The company says the bot is already used by several high-profile firms, including even recruiting platforms. Some of these clients claim their hiring process is significantly faster than before. It consists a chatbot and leads approved applicants to the next step of the process with a human reviewer.

Ironically, one of the most sought-after careers in tech nowadays is precisely AI. Amazon alone last year offered over 1,000 jobs in the field and invested close to a quarter of a million dollars. Others like Google, Microsoft, Intel, and Facebook are also among the top recruiters in the segment.

How does Mya interview applicants?

Mya, short for My Assistant, launched last summer to a handful of startups interested in stepping up their recruiting game. Not long after, A-listers and industry leaders also wanted to try the bot so they could ease up the workload on human recruiters.

The chatbot integrates seamlessly with virtual recruiting platforms already in use at companies and organizations. Mya Systems tweaks it to the firm’s needs, and it learns from the host company’s database to further refine decision criteria.

In action, Mya works much like regular chatbots do nowadays. If it were not because the firm explicitly states that they are talking to an artificial interface, then most job candidates would be none the wiser about their interviewer.

Mya uses the knowledge it gathers from in-company databases to check worker profiles and detect desirable traits in aspiring employees. The assistant will ask the usual round of questions to applicants over the computer, looking to know about their experience, availability, wages, and more.

If the interview goes well, then Mya will approve applicants to move to the next phase of the hiring process with a human recruiter, even offering some tips on what to wear and what to ask about the job themselves.
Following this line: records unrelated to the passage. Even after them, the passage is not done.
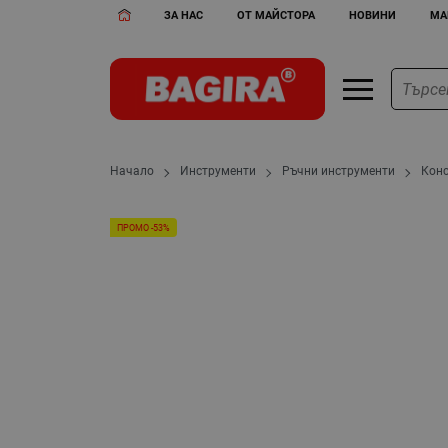
ЗА НАС
ОТ МАЙСТОРА
НОВИНИ
МА
Начало
Инструменти
Ръчни инструменти
Кон
ПРОМО -53%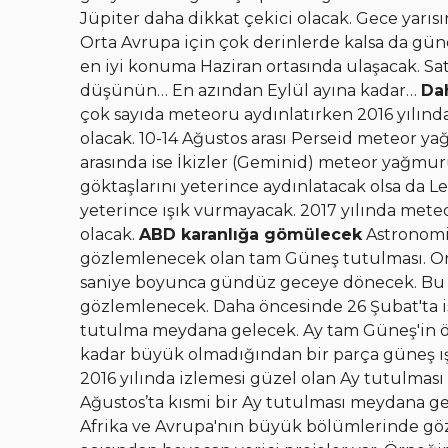
Jüpiter daha dikkat çekici olacak. Gece yarı
Orta Avrupa için çok derinlerde kalsa da gü
en iyi konuma Haziran ortasında ulaşacak. Sat
düşünün… En azından Eylül ayına kadar…
Dah
çok sayıda meteoru aydınlatırken 2016 yılından f
olacak. 10-14 Ağustos arası Perseid meteor yağ
arasında ise İkizler (Geminid) meteor yağm
göktaşlarını yeterince aydınlatacak olsa d
yeterince ışık vurmayacak. 2017 yılında meteo
olacak.
ABD karanlığa gömülecek
Astronomik
gözlemlenecek olan tam Güneş tutulması. O
saniye boyunca gündüz geceye dönecek. Bu 
gözlemlenecek. Daha öncesinde 26 Şubat'ta i
tutulma meydana gelecek. Ay tam Güneş'in 
kadar büyük olmadığından bir parça güneş ış
2016 yılında izlemesi güzel olan Ay tutulması
Ağustos’ta kısmi bir Ay tutulması meydana gel
Afrika ve Avrupa'nın büyük bölümlerinde göz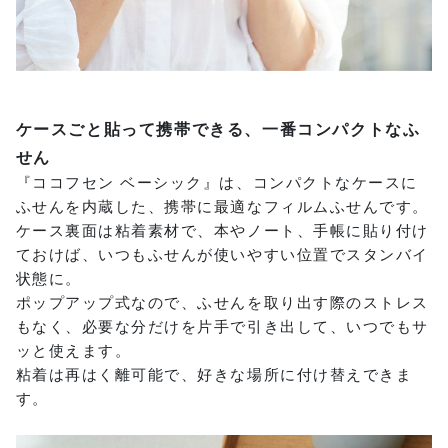
ケースごと貼って携帯できる、一番コンパクトなふ
せん
『ココフセン ベーシック』は、コンパクトなケースに
ふせんを内蔵した、携帯に最適なフィルムふせんです。
ケース裏面は粘着素材で、本やノート、手帳に貼り付け
ておけば、いつもふせんが使いやすい位置でスタンバイ
状態に。
ポップアップ式なので、ふせんを取り出す際のストレス
もなく、必要な分だけを片手で引き出して、いつでもサ
ッと使えます。
粘着は再はく離可能で、好きな場所に付け替えできま
す。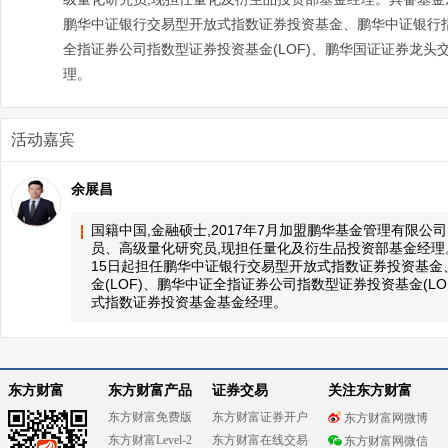
鹏华中证银行交易型开放式指数证券投资基金、鹏华中证银行指
全指证券公司指数型证券投资基金(LOF)、鹏华国证证券龙
理。
活动嘉宾
余展昌
国籍中国,金融硕士,2017年7月加盟鹏华基金管理有限公
员、高级量化研究员,现担任量化及衍生品投资部基金经理。
15日起担任鹏华中证银行交易型开放式指数证券投资基金
金(LOF)、鹏华中证全指证券公司指数型证券投资基金(L
式指数证券投资基金基金经理。
东方财富
东方财富产品
证券交易
关注东方财富
东方财富免费版
东方财富证券开户
东方财富网微博
东方财富Level-2
东方财富在线交易
东方财富网微信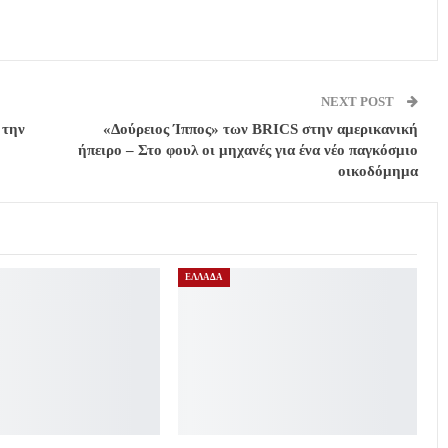
NEXT POST
 την
«Δούρειος Ίππος» των BRICS στην αμερικανική
ήπειρο – Στο φουλ οι μηχανές για ένα νέο παγκόσμιο
οικοδόμημα
ΕΛΛΑΔΑ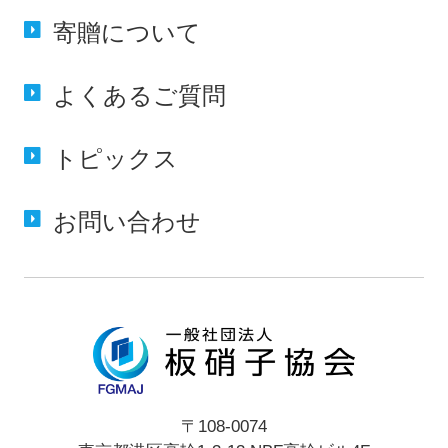
寄贈に
ついて
よくある
ご質問
トピックス
お問い合わせ
〒108-0074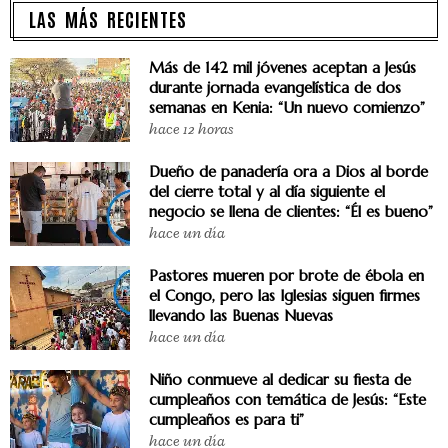
LAS MÁS RECIENTES
Más de 142 mil jóvenes aceptan a Jesús
durante jornada evangelística de dos
semanas en Kenia: “Un nuevo comienzo”
hace 12 horas
Dueño de panadería ora a Dios al borde
del cierre total y al día siguiente el
negocio se llena de clientes: “Él es bueno”
hace un día
Pastores mueren por brote de ébola en
el Congo, pero las Iglesias siguen firmes
llevando las Buenas Nuevas
hace un día
Niño conmueve al dedicar su fiesta de
cumpleaños con temática de Jesús: “Este
cumpleaños es para ti”
hace un día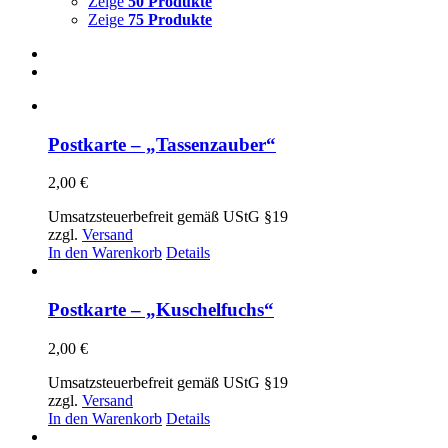
Zeige
50 Produkte
Zeige
75 Produkte
Postkarte – „Tassenzauber“
2,00
€
Umsatzsteuerbefreit gemäß UStG §19
zzgl.
Versand
In den Warenkorb
Details
Postkarte – „Kuschelfuchs“
2,00
€
Umsatzsteuerbefreit gemäß UStG §19
zzgl.
Versand
In den Warenkorb
Details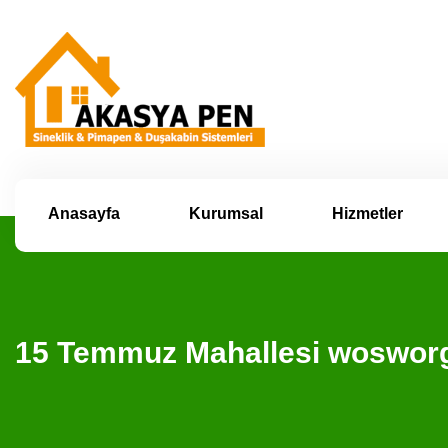
Anasayfa
Kurumsal
Hizmetler
15 Temmuz Mahallesi wosworg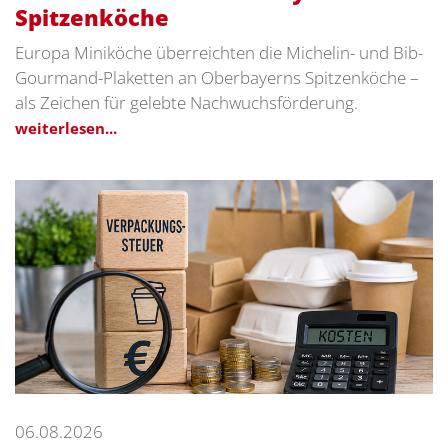
Spitzenköche
Europa Miniköche überreichten die Michelin- und Bib-
Gourmand-Plaketten an Oberbayerns Spitzenköche –
als Zeichen für gelebte Nachwuchsförderung.
weiterlesen...
06.08.2026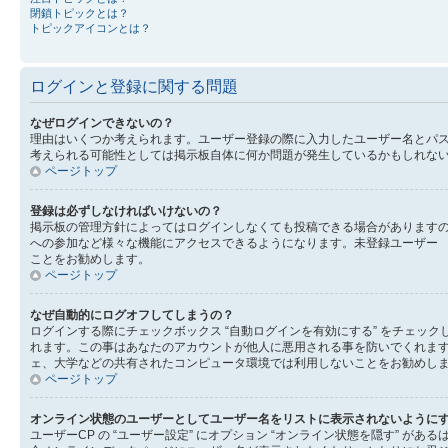
閉鎖トピックとは？
トピックアイコンとは？
ログインと登録に関する問題
なぜログインできないの？
理由はいくつか考えられます。ユーザー登録の際に入力したユーザー名とパ
考えられる可能性としては掲示板自体に何か問題が発生しているかもしれな
ページトップ
登録は必ずしなければいけないの？
掲示板の管理方針によってはログインしなくても投稿できる場合がありますの
への参加など様々な機能にアクセスできるようになります。未登録ユーザー 
ことをお勧めします。
ページトップ
なぜ自動的にログオフしてしまうの？
ログインする際にチェックボックス “自動ログインを有効にする” をチェ
れます。この事はあなたのアカウントが他人に悪用される事を防いでくれま
ェ、大学などの共有されたコンピュータ環境では利用しないことをお勧めし
ページトップ
オンライン状態のユーザーとしてユーザー名をリストに表示されないように
ユーザーCP の “ユーザー設定” にオプション “オンライン状態を隠す”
What happens when the AI assistant doesn’t like you?

If the opposite happens, though, the AI recruiter will let job-seekers know about the interview outcome and suggest them some other positions based on their skills and location.

Some people worry about machines taking over their jobs, and recruiters are among that population. They argue that judging and deciding on someone that meets standards and fits into a certain profile is no work for software.

Others, however, are calm about the apparent dawn of AI recruitment. Most of the things systems like Mya do are tiresome tasks that include profile reviews, resume comparisons, criminal background checkups, and asking the same questions over and over again. Companies using Mya, for now, have had no trouble with it.